Say VAT?

The odds indisputably are that while Lapid’s quick-fix will markedly jack up housing demand, it won’t increase supply.

Yair Lapid  (photo credit: Reuters)
Yair Lapid
(photo credit: Reuters)
Are substantial projected changes to our taxation and housing markets really outside the purview of economists? To hear our finance minister, Yair Lapid, in a series of recent pronouncements, this is indeed so. He all but called on economists not to stick their learned noses into his much-ballyhooed plan to exempt given first-time home purchasers from VAT if they purchase a given type of home.
“This plan,” he maintained, “is not for economists.”
That assertion in itself is bewildering. One would assume that this is precisely the stuff with which economists are trained to grapple. It’s one thing to debate them and take issue with their warnings. It’s quite another to claim, as Lapid has, that his proposals are outside their professional scope.
Lapid isn’t the first finance minister without an economic background and without much education in general. But reliance on one’s native intelligence must surely incorporate readiness to take on board expert opinion.
In this case, the negative response to Lapid’s scheme has been near unanimous and includes even Bank of Israel Governor Karnit Flug. The Finance Ministry’s own chief economist Michael Sarel resigned in protest. It’s only in political forums, like the Housing Cabinet, that Lapid’s panacea garners support.

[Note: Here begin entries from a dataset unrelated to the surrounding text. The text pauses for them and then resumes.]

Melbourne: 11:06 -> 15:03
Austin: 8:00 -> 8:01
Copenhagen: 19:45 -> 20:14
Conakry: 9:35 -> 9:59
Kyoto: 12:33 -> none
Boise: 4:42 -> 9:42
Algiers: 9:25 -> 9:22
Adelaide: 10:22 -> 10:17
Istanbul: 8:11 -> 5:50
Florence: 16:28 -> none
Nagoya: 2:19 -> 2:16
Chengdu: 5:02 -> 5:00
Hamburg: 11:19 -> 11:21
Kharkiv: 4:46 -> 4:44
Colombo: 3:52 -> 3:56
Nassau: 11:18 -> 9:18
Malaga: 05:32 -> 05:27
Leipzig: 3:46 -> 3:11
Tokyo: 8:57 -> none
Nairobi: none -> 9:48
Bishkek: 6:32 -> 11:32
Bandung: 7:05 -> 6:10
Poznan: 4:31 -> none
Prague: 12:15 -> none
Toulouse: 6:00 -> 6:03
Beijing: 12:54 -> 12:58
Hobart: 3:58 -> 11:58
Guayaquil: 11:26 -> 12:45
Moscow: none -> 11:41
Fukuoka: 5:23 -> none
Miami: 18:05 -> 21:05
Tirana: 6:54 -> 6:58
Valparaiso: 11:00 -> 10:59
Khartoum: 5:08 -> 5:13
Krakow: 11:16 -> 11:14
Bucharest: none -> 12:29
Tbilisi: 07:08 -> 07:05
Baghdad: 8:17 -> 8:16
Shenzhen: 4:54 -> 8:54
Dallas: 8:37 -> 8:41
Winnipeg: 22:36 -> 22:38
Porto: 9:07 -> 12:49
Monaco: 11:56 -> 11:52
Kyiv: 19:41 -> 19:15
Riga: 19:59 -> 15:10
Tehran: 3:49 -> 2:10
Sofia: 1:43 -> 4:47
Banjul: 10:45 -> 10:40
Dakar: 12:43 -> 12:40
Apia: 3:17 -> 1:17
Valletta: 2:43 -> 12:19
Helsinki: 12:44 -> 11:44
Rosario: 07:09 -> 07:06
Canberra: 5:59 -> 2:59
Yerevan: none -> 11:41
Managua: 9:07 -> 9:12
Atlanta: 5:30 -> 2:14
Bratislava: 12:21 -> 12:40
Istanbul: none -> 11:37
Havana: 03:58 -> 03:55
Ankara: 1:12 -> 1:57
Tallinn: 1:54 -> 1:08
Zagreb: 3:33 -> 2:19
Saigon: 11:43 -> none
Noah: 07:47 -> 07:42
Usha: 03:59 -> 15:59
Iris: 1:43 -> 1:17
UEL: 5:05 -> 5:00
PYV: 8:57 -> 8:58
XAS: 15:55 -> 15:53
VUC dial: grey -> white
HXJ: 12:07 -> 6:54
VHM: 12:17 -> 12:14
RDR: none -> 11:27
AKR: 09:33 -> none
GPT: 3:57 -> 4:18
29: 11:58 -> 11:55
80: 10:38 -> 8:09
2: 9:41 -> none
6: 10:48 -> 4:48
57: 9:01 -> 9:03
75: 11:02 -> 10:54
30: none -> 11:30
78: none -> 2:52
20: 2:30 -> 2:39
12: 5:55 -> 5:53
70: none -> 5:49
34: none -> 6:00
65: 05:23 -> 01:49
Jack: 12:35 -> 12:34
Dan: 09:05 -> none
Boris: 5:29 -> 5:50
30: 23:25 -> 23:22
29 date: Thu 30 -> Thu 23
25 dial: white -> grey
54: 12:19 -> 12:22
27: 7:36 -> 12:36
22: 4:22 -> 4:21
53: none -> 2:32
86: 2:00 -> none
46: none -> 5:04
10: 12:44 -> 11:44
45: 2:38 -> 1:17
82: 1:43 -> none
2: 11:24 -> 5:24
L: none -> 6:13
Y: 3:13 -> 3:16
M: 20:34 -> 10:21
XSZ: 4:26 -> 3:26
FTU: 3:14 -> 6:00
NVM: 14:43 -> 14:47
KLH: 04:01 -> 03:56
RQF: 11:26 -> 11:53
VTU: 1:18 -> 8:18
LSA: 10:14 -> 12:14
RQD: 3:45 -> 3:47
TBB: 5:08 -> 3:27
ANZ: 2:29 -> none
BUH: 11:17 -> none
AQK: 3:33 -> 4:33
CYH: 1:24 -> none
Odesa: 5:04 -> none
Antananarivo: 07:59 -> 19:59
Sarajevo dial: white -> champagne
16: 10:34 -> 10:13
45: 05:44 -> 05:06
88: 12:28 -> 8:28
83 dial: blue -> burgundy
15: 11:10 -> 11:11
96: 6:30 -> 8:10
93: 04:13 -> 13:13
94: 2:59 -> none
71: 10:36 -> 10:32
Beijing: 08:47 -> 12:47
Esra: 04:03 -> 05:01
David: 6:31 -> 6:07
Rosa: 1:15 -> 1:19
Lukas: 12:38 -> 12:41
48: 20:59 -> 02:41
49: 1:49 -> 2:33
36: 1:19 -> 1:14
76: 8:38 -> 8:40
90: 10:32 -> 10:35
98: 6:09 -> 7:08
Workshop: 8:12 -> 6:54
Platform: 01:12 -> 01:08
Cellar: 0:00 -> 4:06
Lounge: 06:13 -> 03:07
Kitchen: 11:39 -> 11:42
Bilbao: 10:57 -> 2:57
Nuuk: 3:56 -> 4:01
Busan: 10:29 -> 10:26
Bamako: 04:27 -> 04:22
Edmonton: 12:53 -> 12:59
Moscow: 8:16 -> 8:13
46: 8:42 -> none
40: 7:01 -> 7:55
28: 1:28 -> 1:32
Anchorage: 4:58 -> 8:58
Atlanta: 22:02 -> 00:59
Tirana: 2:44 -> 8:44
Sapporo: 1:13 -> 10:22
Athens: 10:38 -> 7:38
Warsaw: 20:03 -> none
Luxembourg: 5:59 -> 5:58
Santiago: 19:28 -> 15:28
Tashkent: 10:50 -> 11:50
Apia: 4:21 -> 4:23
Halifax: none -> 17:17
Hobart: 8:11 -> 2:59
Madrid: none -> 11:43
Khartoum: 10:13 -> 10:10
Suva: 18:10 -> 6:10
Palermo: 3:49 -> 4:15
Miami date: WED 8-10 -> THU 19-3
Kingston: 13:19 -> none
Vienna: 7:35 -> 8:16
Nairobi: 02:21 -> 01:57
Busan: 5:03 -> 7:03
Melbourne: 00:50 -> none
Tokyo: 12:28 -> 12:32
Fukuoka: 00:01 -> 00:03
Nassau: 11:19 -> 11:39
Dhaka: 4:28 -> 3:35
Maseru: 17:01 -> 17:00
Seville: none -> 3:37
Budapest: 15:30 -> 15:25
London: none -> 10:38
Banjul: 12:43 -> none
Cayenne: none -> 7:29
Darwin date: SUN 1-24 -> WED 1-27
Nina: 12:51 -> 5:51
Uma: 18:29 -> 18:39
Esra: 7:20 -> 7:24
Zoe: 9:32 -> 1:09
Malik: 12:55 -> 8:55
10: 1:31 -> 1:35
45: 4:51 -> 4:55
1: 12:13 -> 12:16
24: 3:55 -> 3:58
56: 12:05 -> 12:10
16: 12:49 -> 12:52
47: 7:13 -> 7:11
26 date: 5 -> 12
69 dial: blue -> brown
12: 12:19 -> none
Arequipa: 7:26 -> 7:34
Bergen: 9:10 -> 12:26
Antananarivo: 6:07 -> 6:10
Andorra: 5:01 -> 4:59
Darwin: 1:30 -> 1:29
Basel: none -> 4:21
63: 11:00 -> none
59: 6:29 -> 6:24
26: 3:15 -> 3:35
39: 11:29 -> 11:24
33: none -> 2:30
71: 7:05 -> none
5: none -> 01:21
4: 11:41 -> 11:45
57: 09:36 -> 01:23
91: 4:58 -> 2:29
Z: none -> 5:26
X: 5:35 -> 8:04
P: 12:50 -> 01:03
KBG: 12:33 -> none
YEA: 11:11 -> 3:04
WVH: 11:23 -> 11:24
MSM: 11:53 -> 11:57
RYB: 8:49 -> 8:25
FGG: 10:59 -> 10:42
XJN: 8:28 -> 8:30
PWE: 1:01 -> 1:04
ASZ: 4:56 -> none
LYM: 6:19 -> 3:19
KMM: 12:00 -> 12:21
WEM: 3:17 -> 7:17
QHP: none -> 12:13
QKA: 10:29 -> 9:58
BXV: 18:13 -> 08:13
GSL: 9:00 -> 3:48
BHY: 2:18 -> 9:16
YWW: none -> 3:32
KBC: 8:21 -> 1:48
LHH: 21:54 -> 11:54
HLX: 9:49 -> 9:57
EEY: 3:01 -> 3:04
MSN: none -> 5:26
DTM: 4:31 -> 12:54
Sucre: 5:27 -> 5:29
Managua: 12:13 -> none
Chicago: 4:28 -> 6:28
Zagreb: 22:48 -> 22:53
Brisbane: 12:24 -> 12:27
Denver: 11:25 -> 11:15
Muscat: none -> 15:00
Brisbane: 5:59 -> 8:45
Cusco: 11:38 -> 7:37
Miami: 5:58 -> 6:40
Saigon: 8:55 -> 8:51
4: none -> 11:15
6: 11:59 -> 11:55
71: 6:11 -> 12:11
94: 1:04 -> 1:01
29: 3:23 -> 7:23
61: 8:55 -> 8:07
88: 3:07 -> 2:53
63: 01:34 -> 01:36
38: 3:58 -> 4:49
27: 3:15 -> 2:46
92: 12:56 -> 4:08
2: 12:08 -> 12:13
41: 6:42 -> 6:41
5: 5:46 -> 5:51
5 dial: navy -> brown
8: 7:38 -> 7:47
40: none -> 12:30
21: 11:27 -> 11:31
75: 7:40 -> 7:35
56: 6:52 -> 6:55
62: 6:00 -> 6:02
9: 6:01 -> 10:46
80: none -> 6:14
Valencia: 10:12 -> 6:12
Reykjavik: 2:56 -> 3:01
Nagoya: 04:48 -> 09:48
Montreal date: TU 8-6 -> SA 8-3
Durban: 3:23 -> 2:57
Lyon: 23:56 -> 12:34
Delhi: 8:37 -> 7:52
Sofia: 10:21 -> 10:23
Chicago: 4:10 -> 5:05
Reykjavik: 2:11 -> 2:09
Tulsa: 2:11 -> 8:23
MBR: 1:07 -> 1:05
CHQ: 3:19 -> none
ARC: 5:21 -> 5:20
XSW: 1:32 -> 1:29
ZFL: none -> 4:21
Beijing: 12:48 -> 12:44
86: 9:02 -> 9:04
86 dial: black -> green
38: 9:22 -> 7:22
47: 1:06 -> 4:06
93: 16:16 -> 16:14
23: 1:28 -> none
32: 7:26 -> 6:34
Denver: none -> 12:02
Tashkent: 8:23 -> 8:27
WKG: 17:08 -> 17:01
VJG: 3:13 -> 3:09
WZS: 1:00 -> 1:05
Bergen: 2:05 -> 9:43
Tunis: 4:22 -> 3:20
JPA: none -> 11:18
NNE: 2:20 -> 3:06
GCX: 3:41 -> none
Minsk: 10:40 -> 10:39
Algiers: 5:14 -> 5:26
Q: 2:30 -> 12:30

Lapid is clearly seeking to appeal to his presumed middle- class power base, which is why he initially sought to limit benefits to IDF or national/civic service veterans (only fear of the Supreme Court led him to ditch these preconditions).
But what advantage does his concept actually offer mainstream young couples? The overwhelming majority (some 75 percent) of first-home real estate transactions involve secondhand apartments, where VAT isn’t charged. This makes Lapid’s proposal irrelevant in all too many cases.
Moreover, his proposal would apply only to flats whose price doesn’t exceed NIS 1.6 million. This limitation effectively removes too many properties from the equation, and it removes the benefits Lapid promises from the context of the most sought-after locations in central Israel.
Additionally all this wouldn’t prevent contractors and well-heeled investors from resorting to non-elaborate ploys to profit from Lapid’s exemption. The program’s inbuilt complexities will impose inordinately heavy encumbrances on an already overloaded system. The inevitable result would be inadequate supervision or an off-kilter economy.
BUT MOST worrying of all are the elementary supply- and-demand implications for the housing market.
Lapid may not like it, but housing costs – like the prices of anything we buy – are the function of the amount available versus the interest in said product.
The very scrapping of the 18% VAT would further drive up the already massive demand. There’s no conceivable way that supply can catch up with increased demand when it already cannot meet existing demand.
This involves far more than making more public land available. It also necessitates increased imports from abroad – particularly of labor, including of professional construction foremen, as well as of supplies and equipment. Other prerequisites are for bureaucratic streamlining, the lifting of planning requirements and much more – not all with desirable consequences long-term for Israeli society. Most significant, such changes cannot be made overnight, and therefore no immediate impact is possible.
The odds indisputably are that while Lapid’s quick-fix will markedly jack up demand, it won’t increase supply.
The widening gap between the two cannot but affect costs.
The victims, inexorably, will be the less well-off prospective home-purchasers who will see prices spiral, making housing all the more unaffordable for them.
Lapid cannot ignore all this, much as he praises himself for “thinking outside the box, not fearing new solutions for even a moment just because we know the old ones better, and staying focused on the only thing that really matters: an entire generation that’s looking to us and expects us to work for it.”
Good intentions and wishful thinking can’t defeat market forces. To imply otherwise is populism, which presumes to pit the common man against a faceless elite and the hope-engendering new against the supposedly failed old.
Populist self-serving rhetoric and unrealistic catch-all cures have always only made bad situations worse. Hence, it’s reckless to dismiss economists and economic realities.